Here’s the complete, do-it-yourself instructions and code for that re-targeting experiment. First, the files:
- unnamed-re-project.py, which is the re-targeter, and outputs C code that relies on the support files:
- asm2c.c and
- asm2c.h; these are compiled along with
- testbench.c to demonstrate the program
- function.txt contains the disassembly that the re-targeter is hardcoded to process
The re-targeter wants to process code like that found in function.txt. This is the disassembly format output by my favorite Win32 PE disassembler, Sang Cho’s Disassembler. I knew in advance that the function expects 4 parameters, and that fact is hardcoded in the re-targeter along with the file name. The testbench.c file contains the opcodes for the original function and allows the programmer to switch between the original opcodes and the re-targeted code for verification.
To run this experiment:
- download all 5 files into one (Unix, x86) directory
- ./unnamed-re-project.py > bitreader.c
- gcc *.c -o testbench
The testbench.c program simulates the data structure that the re-targeted bitreading function expects, along with a bitstream that looks like 0xA5, 0x5A repeated. Running the program should result in:
12 bits = A55 4 bits = A
If compiling on x86_32, you can switch the “#if 0” to “#if 1” in order to test the original opcodes.
I took a stab at making the re-targeter portable to a big endian platform, as brainstormed last night. However, I soon realized what my hastily scrawled, year-old note about that task’s difficulty must have warned about– the outlined approach works for source arguments, but is not as straightforward for destination arguments.
I don’t have immediate access to an x86_64/Linux environment, but I would like to know if the re-targeted code compiles on that platform. The entire point of a re-targeter is to run code on a different platform, though I suppose alternate operating systems on the same CPU architecture is another interpretation.

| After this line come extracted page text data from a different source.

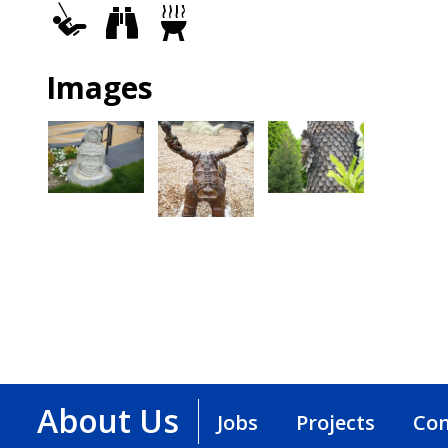
Play
Views
Grills
Area
Images
About Us
Jobs
Projects
Con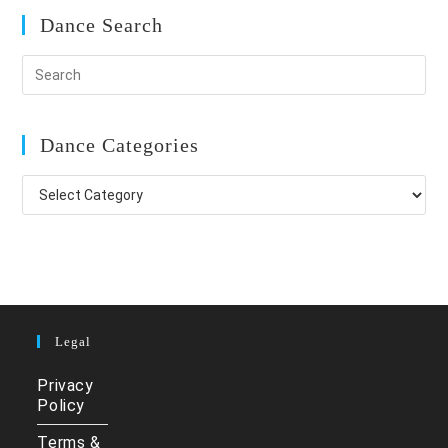
Dance Search
Dance Categories
Dance
Categories
Legal
Privacy
Policy
Terms &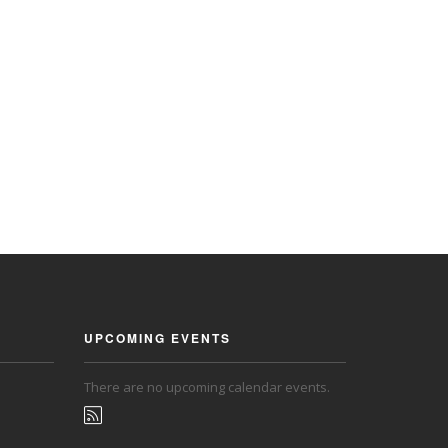
UPCOMING EVENTS
There are no upcoming calendar events.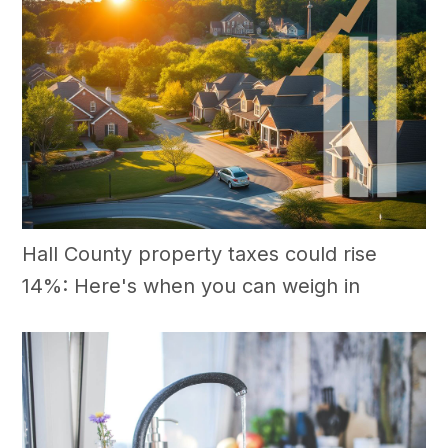
Hall County property taxes could rise
14%: Here's when you can weigh in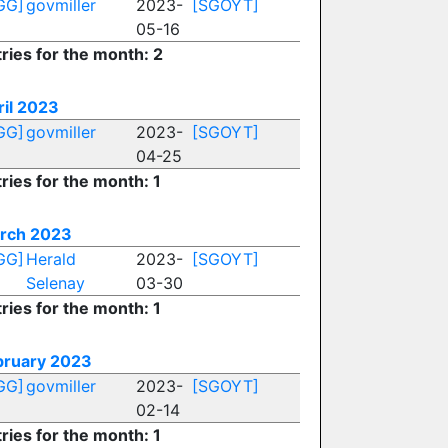
GG]
govmiller
2023-
[SGOYT]
05-16
ries for the month: 2
ril 2023
GG]
govmiller
2023-
[SGOYT]
04-25
ries for the month: 1
rch 2023
GG]
Herald
2023-
[SGOYT]
Selenay
03-30
ries for the month: 1
bruary 2023
GG]
govmiller
2023-
[SGOYT]
02-14
ries for the month: 1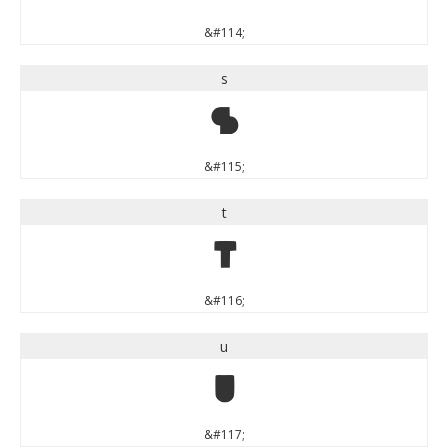
&#114;
s
s
&#115;
t
t
&#116;
u
u
&#117;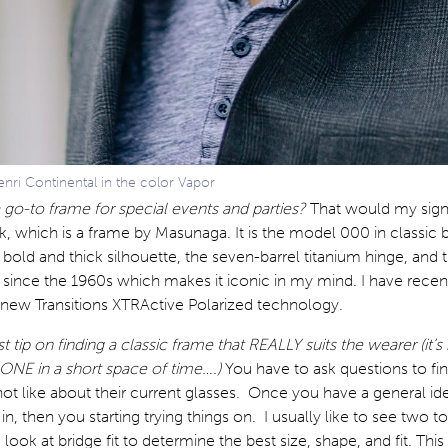
nri Continental in the color Vapor
 go-to frame for special events and parties?
That would my sign
k, which is a frame by Masunaga. It is the model 000 in classic b
 bold and thick silhouette, the seven-barrel titanium hinge, and t
 since the 1960s which makes it iconic in my mind. I have recen
 new Transitions XTRActive Polarized technology.
t tip on finding a classic frame that REALLY suits the wearer (it’s
 ONE in a short space of time….)
You have to ask questions to fi
not like about their current glasses. Once you have a general id
in, then you starting trying things on. I usually like to see two t
 look at bridge fit to determine the best size, shape, and fit. This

So, of course the re-targeter is super-naive in its current form. It only implements enough instructions to handle that one function in function.txt. It does not handle branching at all. In order to do so, each of the instruction emitters would also need to output the code that adjusts the appropriate flags after each arithmetic instruction. Then, a branch would map to a simple goto with the correct address label.